China increased its crude oil import quota earlier this month, a sign the world’s biggest crude importer is preparing to meet higher demand. As of last week, China had issued a combined quota of 132 million metric tonnes (MMT) for crude oil imports in 2023, well above the 109 MMT quota at the same time last year.
According to an EIA assessment last week, oil demand will peak during 2023. The report noted increasing demand from China, as usual. European Union steps aimed at imposing new restrictions on imports of Russian oil will also boost oil prices. This embargo was imposed after the cap on the price of Russian oil was set.

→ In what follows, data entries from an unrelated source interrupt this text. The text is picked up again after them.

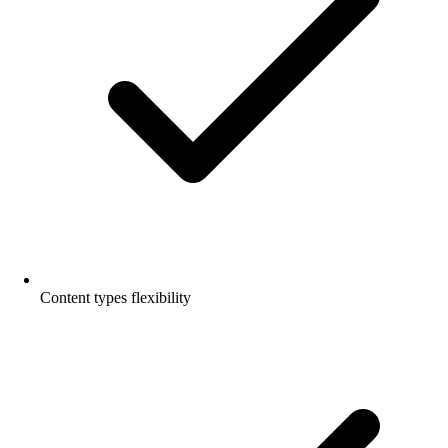
Content types flexibility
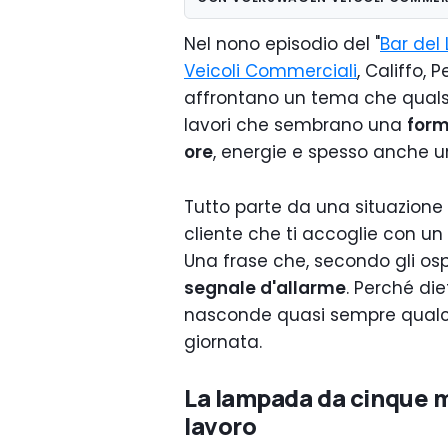
Nel nono episodio del "
Bar del
Veicoli Commerciali
, Califfo,
affrontano un tema che qualsi
lavori che sembrano una
form
ore
, energie e spesso anche u
Tutto parte da una situazione f
cliente che ti accoglie con un
Una frase che, secondo gli os
segnale d'allarme
. Perché di
nasconde quasi sempre qualch
giornata.
La lampada da cinque m
lavoro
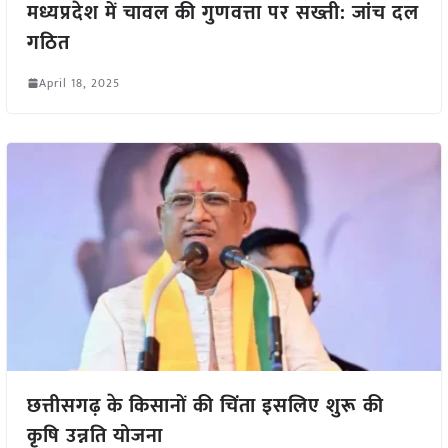
मध्यप्रदेश में चावल की गुणवत्ता पर सख्ती: जांच दल
गठित
April 18, 2025
छत्तीसगढ़ के किसानों की चिंता इसलिए शुरू की
कृषि उन्नति योजना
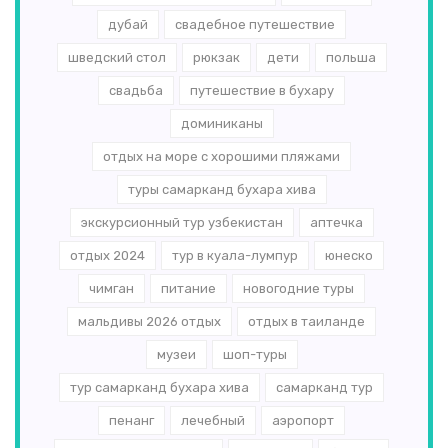
дубай
свадебное путешествие
шведский стол
рюкзак
дети
польша
свадьба
путешествие в бухару
доминиканы
отдых на море с хорошими пляжами
туры самарканд бухара хива
экскурсионный тур узбекистан
аптечка
отдых 2024
тур в куала-лумпур
юнеско
чимган
питание
новогодние туры
мальдивы 2026 отдых
отдых в таиланде
музеи
шоп-туры
тур самарканд бухара хива
самарканд тур
пенанг
лечебный
аэропорт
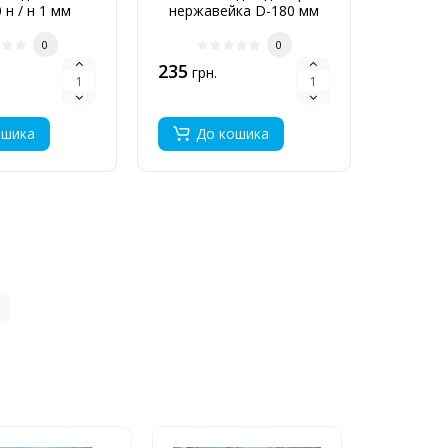
 н / н 1 мм
нержавейка D-180 мм
для ди
товщина 0,6 мм
н
0
0
235
890
грн.
грн
ошика
До кошика
До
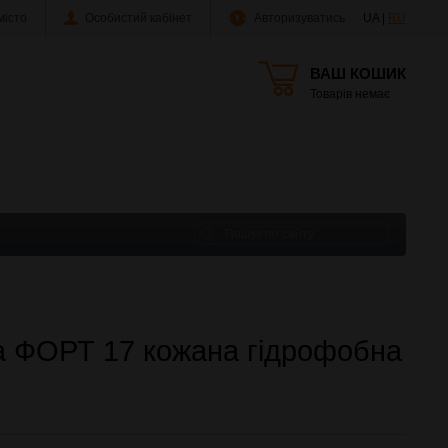
істо
Особистий кабінет
Авторизуватись
UA |
RU
ВАШ КОШИК
Товарів немає
 ФОРТ 17 кожана гідрофобна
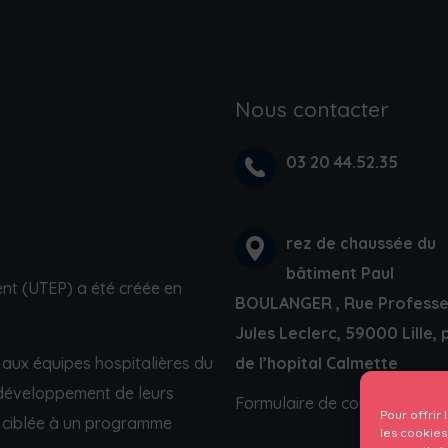
Nous contacter
03 20 44.52.35
rez de chaussée du
bâtiment Paul
ent (UTEP) a été créée en
BOULANGER , Rue Professe
Jules Leclerc, 59000 Lille, 
n aux équipes hospitalières du
de l’hopital Calmette
 développement de leurs
Formulaire de contact
Pour offrir
 ciblée à un
programme
les cookies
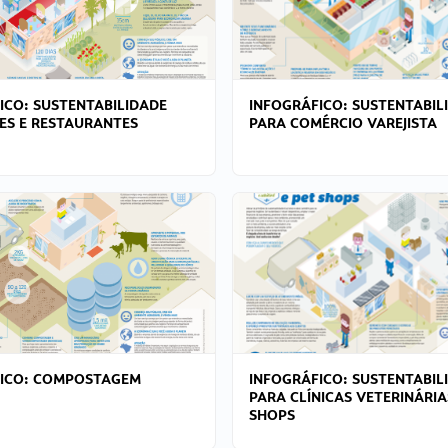
ICO: SUSTENTABILIDADE
INFOGRÁFICO: SUSTENTABIL
ES E RESTAURANTES
PARA COMÉRCIO VAREJISTA
FICO: COMPOSTAGEM
INFOGRÁFICO: SUSTENTABIL
PARA CLÍNICAS VETERINÁRIA
SHOPS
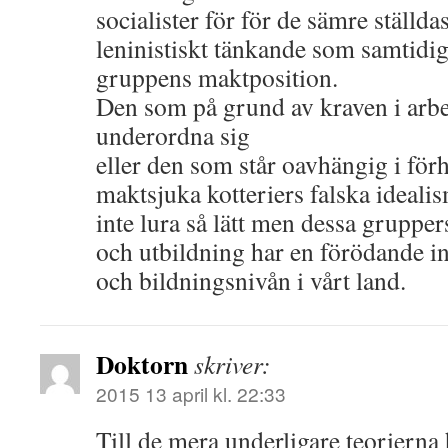
socialister för för de sämre ställdas 
leninistiskt tänkande som samtidig
gruppens maktposition.
Den som på grund av kraven i arbe
underordna sig
eller den som står oavhängig i förh
maktsjuka kotteriers falska idealism
inte lura så lätt men dessa grupper
och utbildning har en förödande i
och bildningsnivån i vårt land.
Doktorn
skriver:
2015 13 april kl. 22:33
Till de mera underligare teorierna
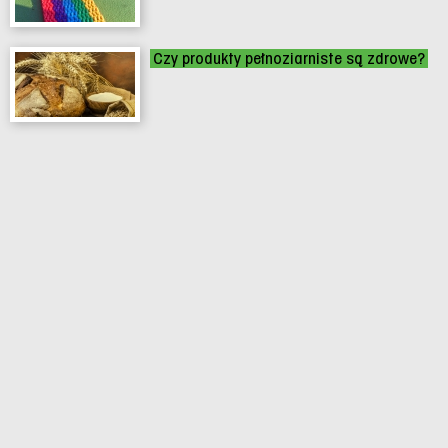
Czy produkty pełnoziarniste są zdrowe?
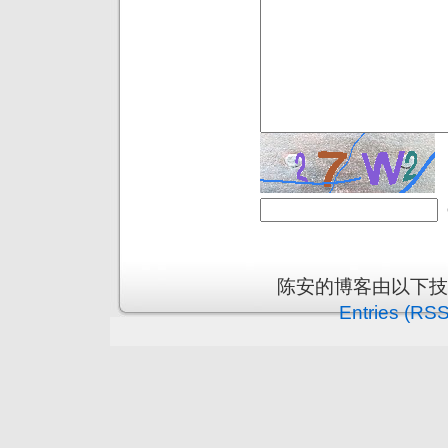
陈安的博客由以下
Entries (RSS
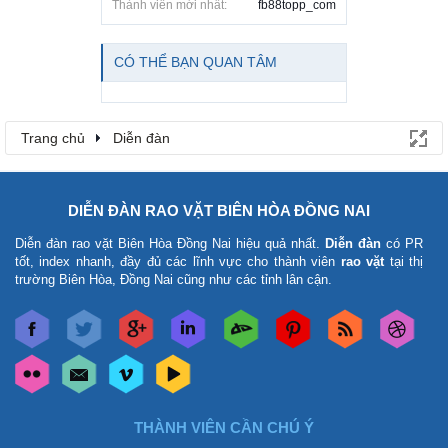
Thành viên mới nhất:
fb88topp_com
CÓ THỂ BẠN QUAN TÂM
Trang chủ
Diễn đàn
DIỄN ĐÀN RAO VẶT BIÊN HÒA ĐỒNG NAI
Diễn đàn rao vặt Biên Hòa Đồng Nai
hiệu quả nhất.
Diễn đàn
có PR
tốt, index nhanh, đầy đủ các lĩnh vực cho thành viên
rao vặt
tại thị
trường Biên Hòa, Đồng Nai cũng như các tỉnh lân cận.
THÀNH VIÊN CẦN CHÚ Ý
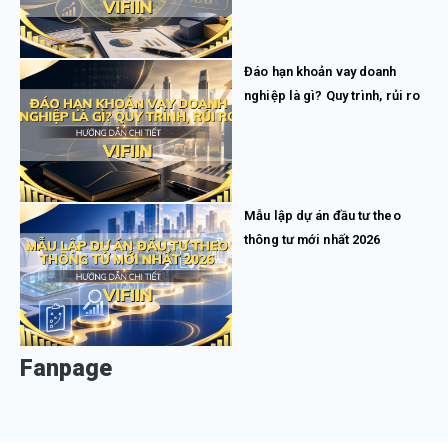
Đáo hạn khoản vay doanh
nghiệp là gì? Quy trình, rủi ro
Mẫu lập dự án đầu tư theo
thông tư mới nhất 2026
Fanpage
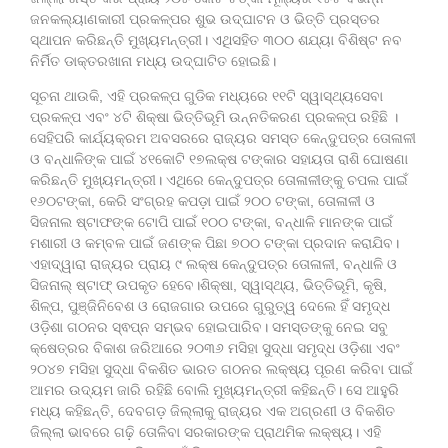
ଜନକଲ୍ୟାଣକାରୀ ପ୍ରକଳ୍ପର ଶୁଭ ଉଦ୍‍ଘାଟନ ଓ ଭିତ୍ତି ପ୍ରସ୍ତର
ସ୍ଥାପନ କରିଛନ୍ତି ମୁଖ୍ୟମନ୍ତ୍ରୀ। ଏଥିସହିତ ୩୦୦ ଶଯ୍ୟା ବିଶିଷ୍ଟ ନବ
ନିର୍ମିତ ଡାକ୍ତରଖାନା ମଧ୍ୟ ଉଦ୍‍ଘାଟିତ ହୋଇଛି।
ସୂଚନା ଥାଉକି, ଏହି ପ୍ରକଳ୍ପ ଗୁଡିକ ମଧ୍ୟରେ ୧୧ଟି ସ୍ୱାସ୍ଥ୍ୟସେବା
ପ୍ରକଳ୍ପ ଏବଂ ୪ଟି ଶିକ୍ଷା ଭିତ୍ତିଭୂମି ଉନ୍ନତିକରଣ ପ୍ରକଳ୍ପ ରହିଛି ।
ସେହିପରି କାର୍ଯ୍ୟକ୍ରମ ଅବସରରେ ରାଜ୍ୟର ସମସ୍ତ କେନ୍ଦୁପତ୍ର ତୋଳାଳୀ
ଓ ବନ୍ଧାଳିଙ୍କ ପାଇଁ ୪୧କୋଟି ୧୭ଲକ୍ଷ ଟଙ୍କାର ସହାୟତା ରାଶି ଘୋଷଣା
କରିଛନ୍ତି ମୁଖ୍ୟମନ୍ତ୍ରୀ। ଏଥିରେ କେନ୍ଦୁପତ୍ର ତୋଳାଳୀଙ୍କୁ ଚପଲ ପାଇଁ
୧୬୦ଟଙ୍କା, କେରି ସଂଗ୍ରହ କପଡ଼ା ପାଇଁ ୨୦୦ ଟଙ୍କା, ତୋଳାଳୀ ଓ
ସିଜନାଲ ଷ୍ଟାଫଙ୍କ ଟୋପି ପାଇଁ ୧୦୦ ଟଙ୍କା, ବନ୍ଧାଳି ମାନଙ୍କ ପାଇଁ
ମଶାରୀ ଓ କମ୍ବଳ ପାଇଁ ଜଣଙ୍କ ପିଛା ୭୦୦ ଟଙ୍କା ପ୍ରଦାନ କରାଯିବ।
ଏହାଦ୍ୱାରା ରାଜ୍ୟର ପ୍ରାୟ ୯ ଲକ୍ଷ କେନ୍ଦୁପତ୍ର ତୋଳାଳୀ, ବନ୍ଧାଳି ଓ
ସିଜନାଲ୍ ଷ୍ଟାଫ୍ ଉପକୃତ ହେବେ।ଶିକ୍ଷା, ସ୍ୱାସ୍ଥ୍ୟ, ଭିତ୍ତିଭୂମି, କୃଷି,
ଶିଳ୍ପ, ପୁଞ୍ଜିନିବେଶ ଓ ରୋଜଗାର ଉପରେ ଗୁରୁତ୍ୱ ଦେଲେ ହିଁ ସମୃଦ୍ଧ
ଓଡ଼ିଶା ଗଠନର ସ୍ଵପ୍ନ ସମ୍ଭବ ହୋଇପାରିବ। ସମସ୍ତଙ୍କୁ ନେଇ ସବୁ
କ୍ଷେତ୍ରର ବିକାଶ ଜରିଆରେ ୨୦୩୬ ମସିହା ସୁଦ୍ଧା ସମୃଦ୍ଧ ଓଡ଼ିଶା ଏବଂ
୨୦୪୭ ମସିହା ସୁଦ୍ଧା ବିକଶିତ ଭାରତ ଗଠନର ଲକ୍ଷ୍ୟ ପୂରଣ କରିବା ପାଇଁ
ଆମର ଉଦ୍ୟମ ଜାରି ରହିଛି ବୋଲି ମୁଖ୍ୟମନ୍ତ୍ରୀ କହିଛନ୍ତି। ସେ ଆହୁରି
ମଧ୍ୟ କହିଛନ୍ତି, ଦେବଗଡ଼ ଜିଲ୍ଲାକୁ ରାଜ୍ୟର ଏକ ଅଗ୍ରଣୀ ଓ ବିକଶିତ
ଜିଲ୍ଲା ଭାବରେ ଗଢ଼ି ତୋଳିବା ସରକାରଙ୍କ ପ୍ରାଥମିକ ଲକ୍ଷ୍ୟ। ଏହି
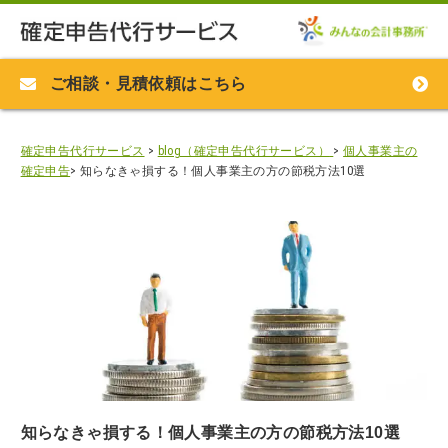
ご相談・見積依頼はこちら
確定申告代行サービス
>
blog（確定申告代行サービス）
>
個人事業主の
確定申告
>
知らなきゃ損する！個人事業主の方の節税方法10選
知らなきゃ損する！個人事業主の方の節税方法10選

What may limit the rise in oil prices is the recovering production of Nigeria and Venezuela. Besides that, Chevron has started pumping oil from the country, while Iran is also experiencing an increase in oil shipments as the country is targeting around 1.4 million barrels per day.
The report on Tuesday from AlphaBBL was bearish for crude oil prices as it projected that crude oil inventories at Cushing, the delivery point for WTI futures, would increase by +4.8 million bbl in the week ending January 20. If confirmed on Wednesday, it would be the biggest weekly increase in Cushing crude supplies since April 2020.
Meanwhile, Analysts at JP Morgan predict that oil will remain above $90. Goldman Sachs analysts believe that oil prices will remain above $90 in 2023 and even move to $100 and UBS analysts argue that oil will be above natural gas and thermal coal.
USOil oil prices on Tuesday posted modest declines as the market remained unsure about the economic and energy demand outlook. Crude oil prices were little changed from Tuesday afternoon closing levels, after the API reported that US crude oil supplies rose +3.38 million bbl last week. The consensus is for Wednesday’s weekly EIA crude oil inventories to rise by +1.5 million bbl.
USOil today has been trading around $80.00. The previous day, we saw an evening star candle pattern forming in the resistance zone and gains are likely to be capped by the 200 day EMA around $85.00. Current bias remains neutral with a chance that a break of the resistance at $82.63 will extend the rebound at $70.22 to a higher level. The price is currently in a bearish Kumo which is starting to look thin, with the RSI hovering above the 50 level and AO on the buy side.
On the downside, a break of $78.43 will break the bullish outlook and the price could consolidate again with the possibility of testing the ascending trendline to build new strength. Support is seen at $72.59 and a low of $70.72 will defend against future falls.